Physicists at the National Institute of Standards and Technology (NIST) have measured and controlled a superconducting qubit using light-conducting fiber instead of metal electrical wires, paving the way to packing a million qubits into a Quantum Computer rather than just a few thousand.
Superconducting circuits are a leading technology for making quantum computers because they are reliable and easily mass produced. But these circuits must operate at cryogenic temperatures, and schemes for wiring them to room-temperature electronics are complex and prone to overheating the qubits. A universal quantum computer, capable of solving any type of problem, is expected to need about 1 million qubits. Conventional cryostats with metal wiring can only support thousands at the most.
Optical fiber, the backbone of telecommunications networks, has a glass or plastic core that can carry a high volume of light signals without conducting heat. But superconducting quantum computers use microwave pulses to store and process information. So the light needs to be converted precisely to microwaves.
To solve this problem, NIST researchers combined the fiber with a few other standard components that convert, convey and measure light at the level of single particles, or photons, which could then be easily converted into microwaves. The system worked as well as metal wiring and maintained the qubit’s fragile quantum states.
Normally, researchers generate microwave pulses at room temperature and then deliver them through coaxial metal cables to cryogenically maintained superconducting qubits. The new NIST setup used an optical fiber instead of metal to guide light signals to cryogenic photodetectors that converted signals back to microwaves and delivered them to the qubit. For experimental comparison purposes, microwaves could be routed to the qubit through either the photonic link or a regular coaxial line.

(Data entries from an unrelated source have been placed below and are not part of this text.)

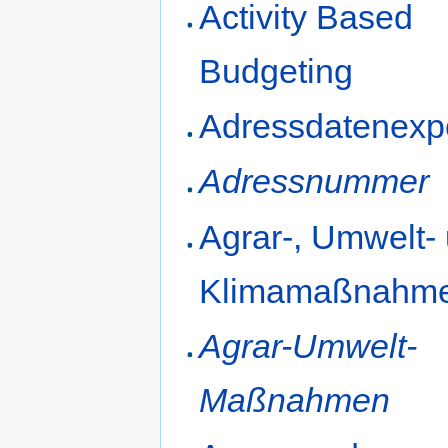
Activity Based
Budgeting
Adressdatenexp
Adressnummer
Agrar-, Umwelt-
Klimamaßnahm
Agrar-Umwelt-
Maßnahmen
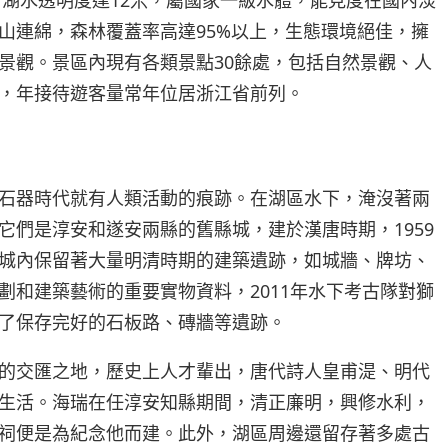
山連綿，森林覆蓋率高達95%以上，生態環境絕佳，擁
景觀。景區內現有各類景點30餘處，包括自然景觀、人
，年接待遊客量常年位居浙江省前列。
石器時代就有人類活動的痕跡。在湖區水下，淹沒著兩
它們是淳安和遂安兩縣的舊縣城，建於漢唐時期，1959
城內保留著大量明清時期的建築遺跡，如城牆、牌坊、
劃和建築藝術的重要實物資料，2011年水下考古隊對獅
了保存完好的石板路、磚牆等遺跡。
的交匯之地，歷史上人才輩出，唐代詩人皇甫湜、明代
生活。海瑞在任淳安知縣期間，清正廉明，興修水利，
祠便是為紀念他而建。此外，湖區周邊還留存著多處古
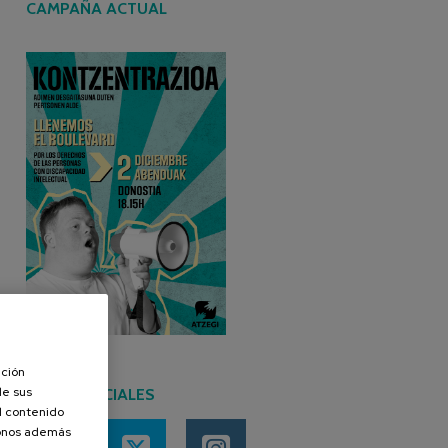
CAMPAÑA ACTUAL
ación
de sus
REDES SOCIALES
el contenido
donos además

The transmon qubit used in the fiber experiment was a device known as a Josephson junction embedded in a three-dimensional reservoir or cavity. This junction consists of two superconducting metals separated by an insulator. Under certain conditions an electrical current can cross the junction and may oscillate back and forth. By applying a certain microwave frequency, researchers can drive the qubit between low-energy and excited states (1 or 0). These states are based on the number of Cooper pairs that have tunneled across the junction.
The NIST team conducted two types of experiments, using the photonic link to generate microwave pulses that either measured or controlled the quantum state of the qubit. The method is based on two relationships: The frequency at which microwaves naturally bounce back and forth in the cavity, called the resonance frequency, depends on the qubit state. And the frequency at which the qubit switches states depends on the number of photons in the cavity.
In these experiments, researchers sent signals to the qubit at its natural resonance frequency, to put it into the desired quantum state. The qubit oscillated between its ground and excited states when there was adequate laser power.
To measure the qubit’s state, researchers used an infrared laser to launch light at a specific power level through the modulators, fiber and photodetectors to measure the cavity’s resonance frequency.
Researchers first started the qubit oscillating, with the laser power suppressed, and then used the photonic link to send a weak microwave pulse to the cavity. The cavity frequency accurately indicated the qubit’s state 98% of the time, the same accuracy as obtained using the regular coaxial line. (Phys.org)
Their work has been published in Nature.